Important note: Example doesn't work for VPX configurations without guard bits as it produces incorrect results due to accumulator overflow during calculations.

Building and Running

You need to configure and build the library project for the desired platform. Please read the corresponding section on building the package. There are no extra requirements specific for this application. All the specified platforms are supported by the test application.

Build artifacts of the application are stored in the /obj/<project>/examples/example_cifar10_caffe directory where <project> is defined according to your target platform.

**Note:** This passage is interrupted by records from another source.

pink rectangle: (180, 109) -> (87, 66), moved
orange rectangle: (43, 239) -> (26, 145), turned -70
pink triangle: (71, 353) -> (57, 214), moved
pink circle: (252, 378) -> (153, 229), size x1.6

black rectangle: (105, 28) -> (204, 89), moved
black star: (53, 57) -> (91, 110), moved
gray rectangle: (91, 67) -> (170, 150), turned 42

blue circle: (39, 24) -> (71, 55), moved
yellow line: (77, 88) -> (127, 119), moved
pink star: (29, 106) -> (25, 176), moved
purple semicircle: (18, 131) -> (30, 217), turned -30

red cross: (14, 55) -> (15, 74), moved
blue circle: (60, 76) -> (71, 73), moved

After you've built and configured the whole library project, you can proceed with the following steps. You need to replace <options> placeholder in commands below with the same options list you used for the library configuration and build.

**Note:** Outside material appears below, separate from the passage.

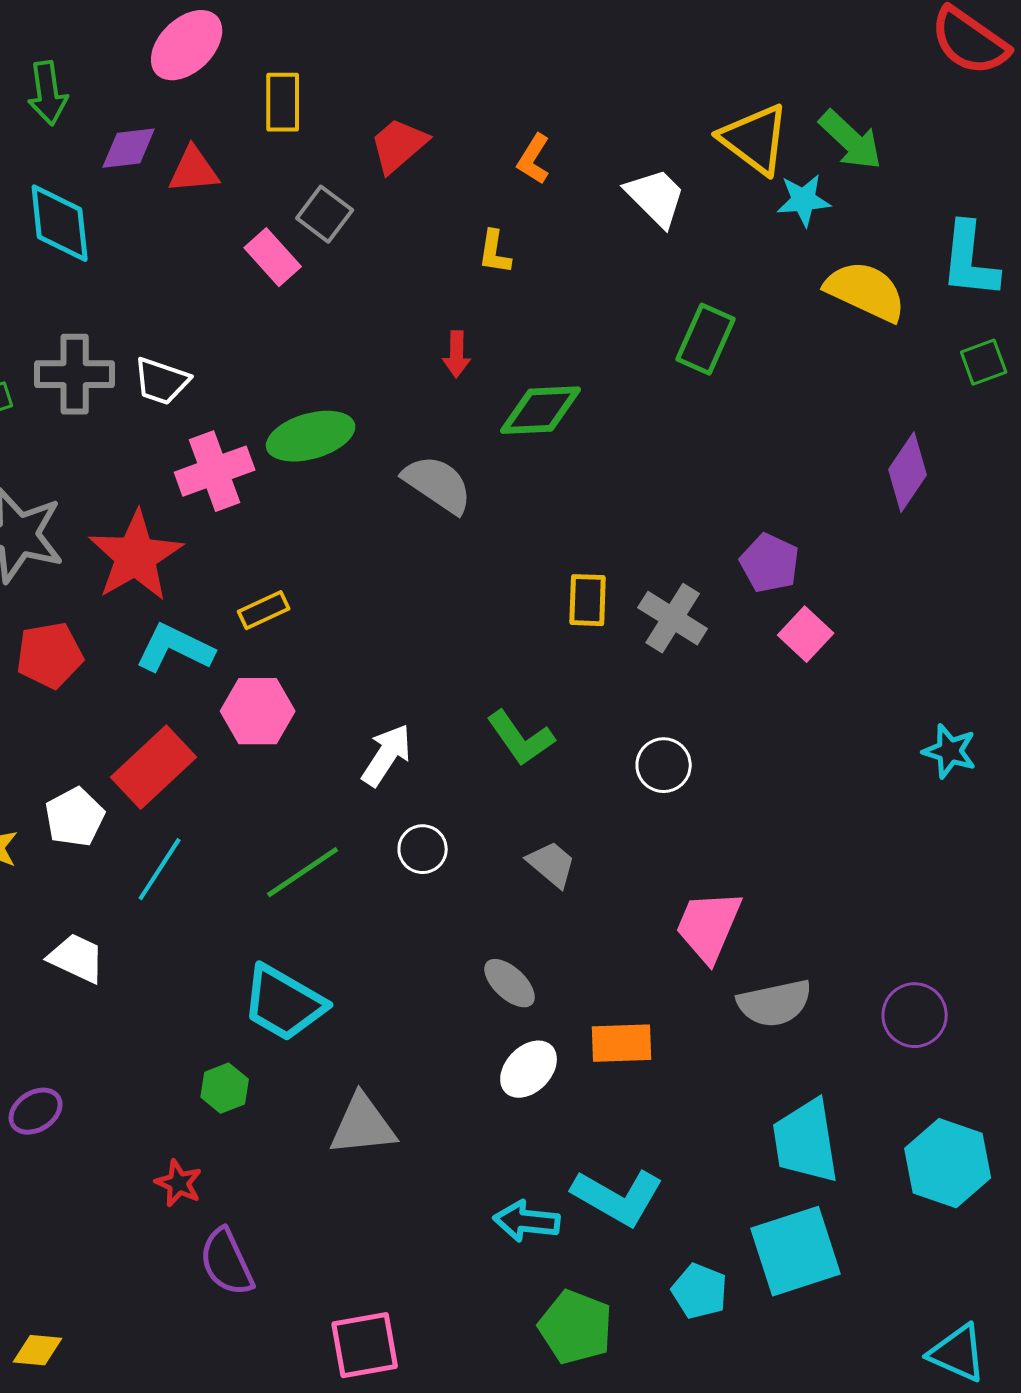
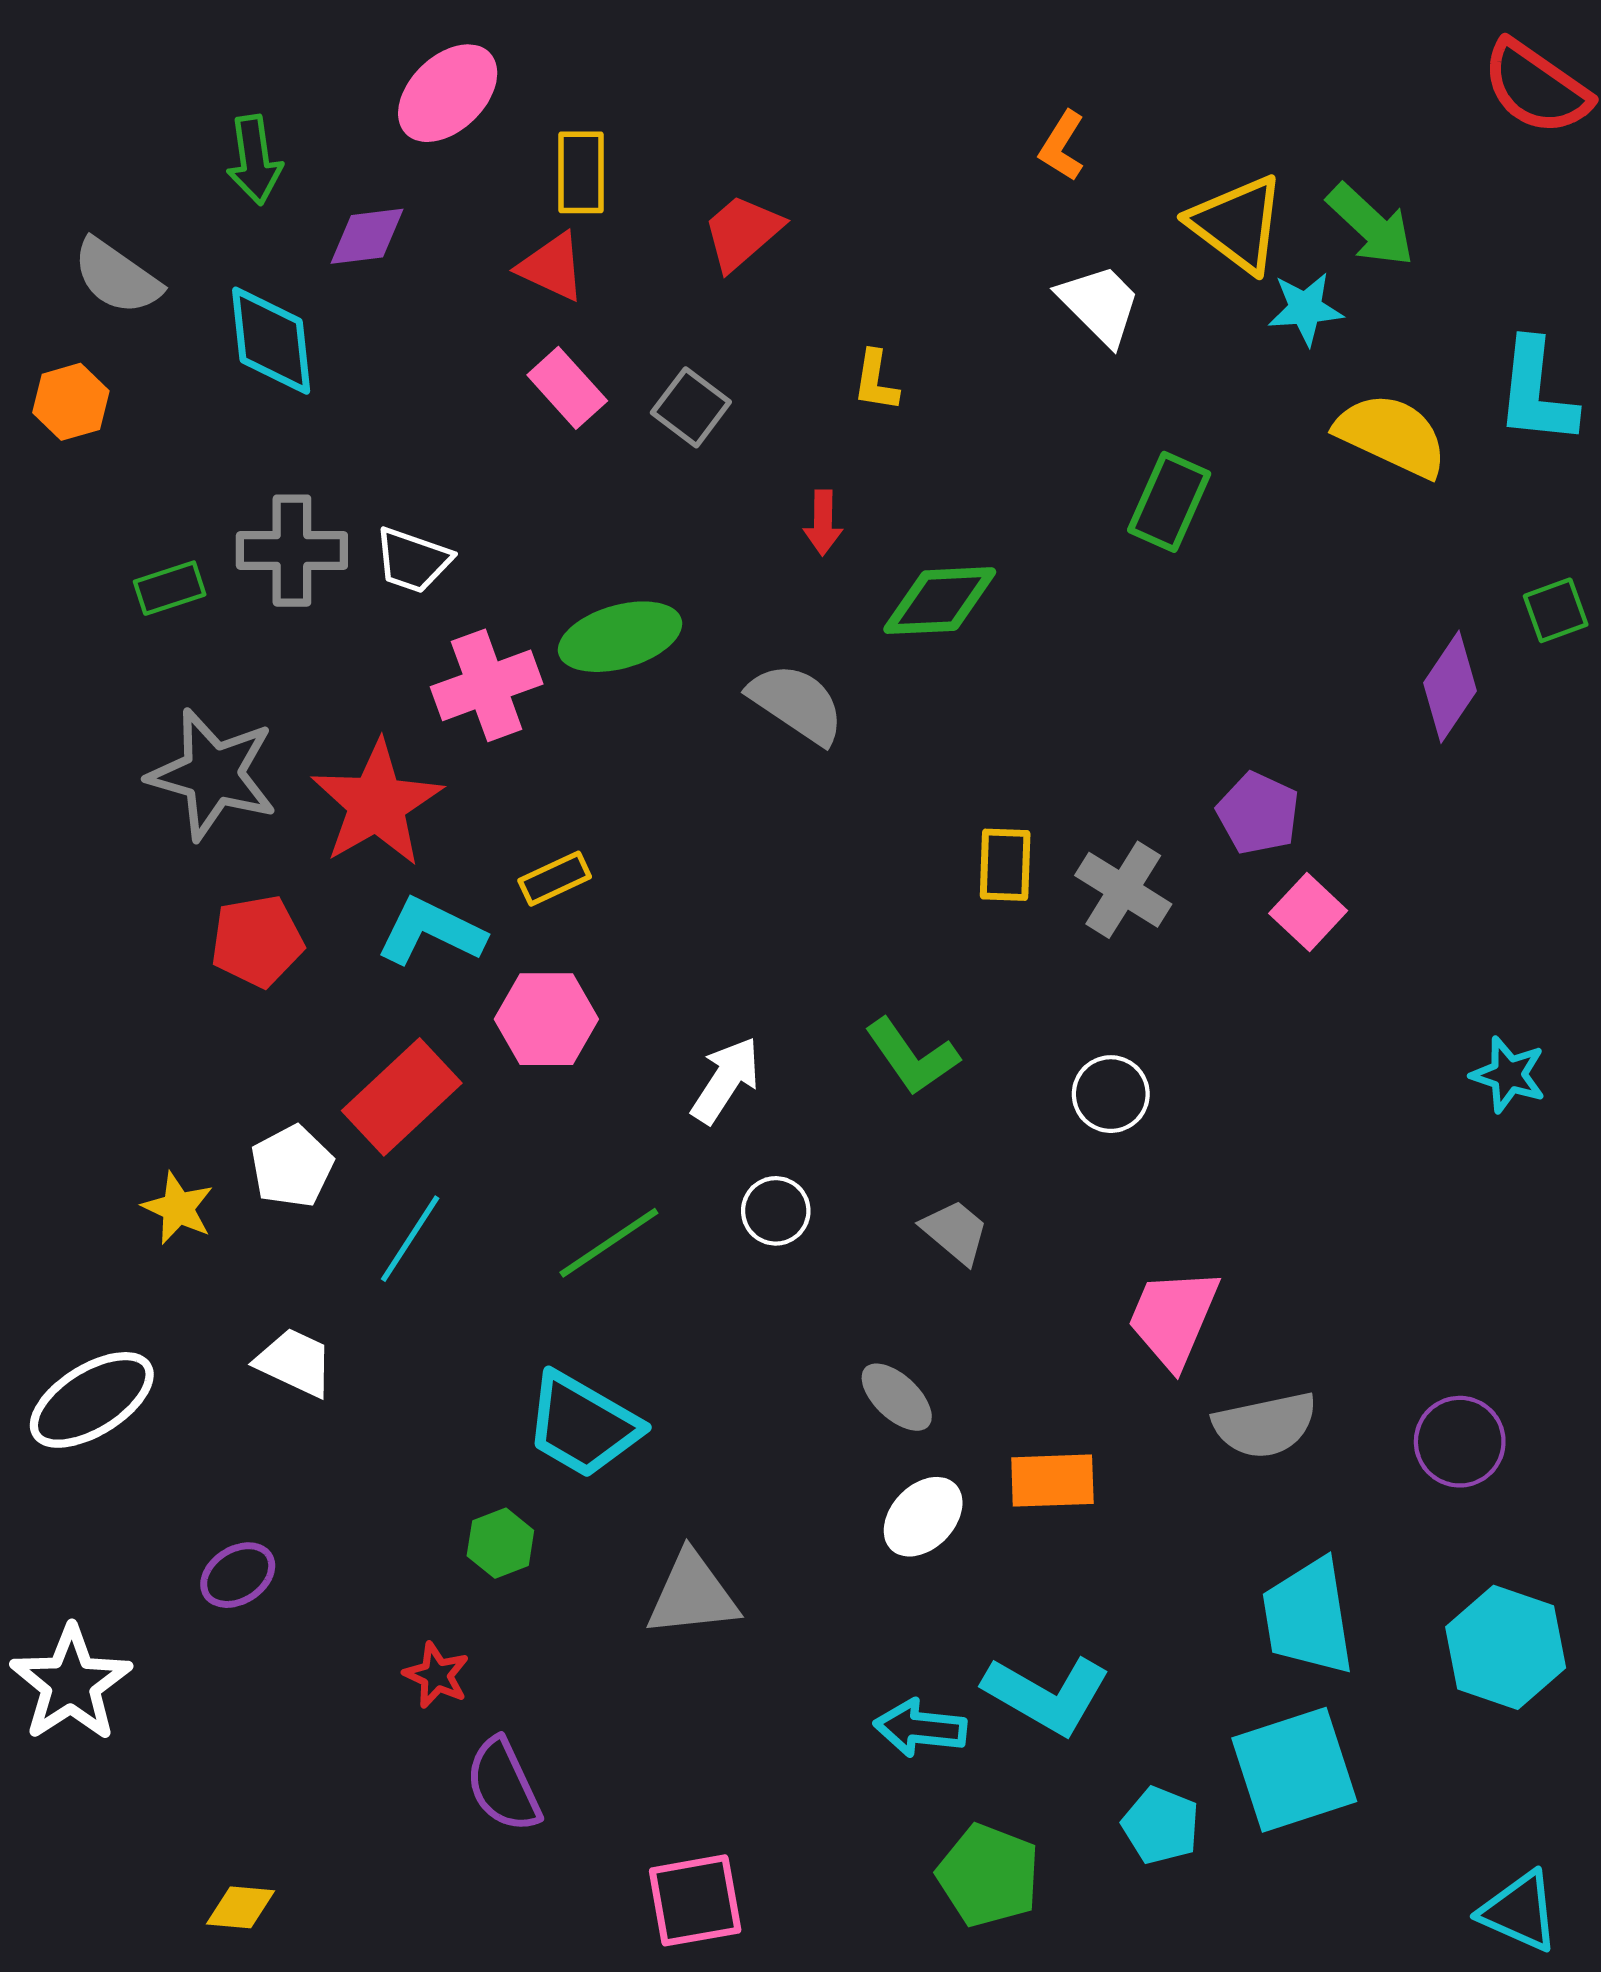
orange L-shape: (534, 159) -> (1062, 146), moved
red triangle: (194, 170) -> (552, 267), moved, turned 30
gray square: (325, 214) -> (691, 407), moved
green square: (984, 362) -> (1556, 610), moved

  1. Open command line in the root of the embARC MLI repo and change working directory to './examples/example_cifar10_caffe/'

    cd ./examples/example_cifar10_caffe/
    
  2. Clean previous build artifacts (optional).

    gmake <options> clean
    
  3. Build the example. This is an optional step as you may go to the next step which automatically invokes the build process.

    gmake <options> build
    
  4. Run the example

    gmake <options> run
    

More Options on Running

Coefficients for trained NN model are stored in a separate compile unit as wrapped float numbers or integer quantized numbers in case of SA8. This allows coefficients to be transformed into quantized fixed point values at compile time. For this reason you can build and check application with 8 and 16 bit depth of NN coefficients and data. General run template is the following:

   gmake <options> <run_target>

where <options> is defined earlier in this file and run_target might be one of the following:

  • run : same as run_FX16
  • run_FX16 : 16 bit depth of coefficients and data (FX16) (default):
  • run_SA8 : 8 bit depth of coefficients and data (SA8):
  • run_FX16_FX8_FX8 : 8x16: 8 bit depth of coefficients and 16 bit depth of data (FX8 weights and FX16 data):

Example application may be used in three modes:

  1. Built-in input processing. Uses only hard-coded vector for the single input model inference. No application input arguments.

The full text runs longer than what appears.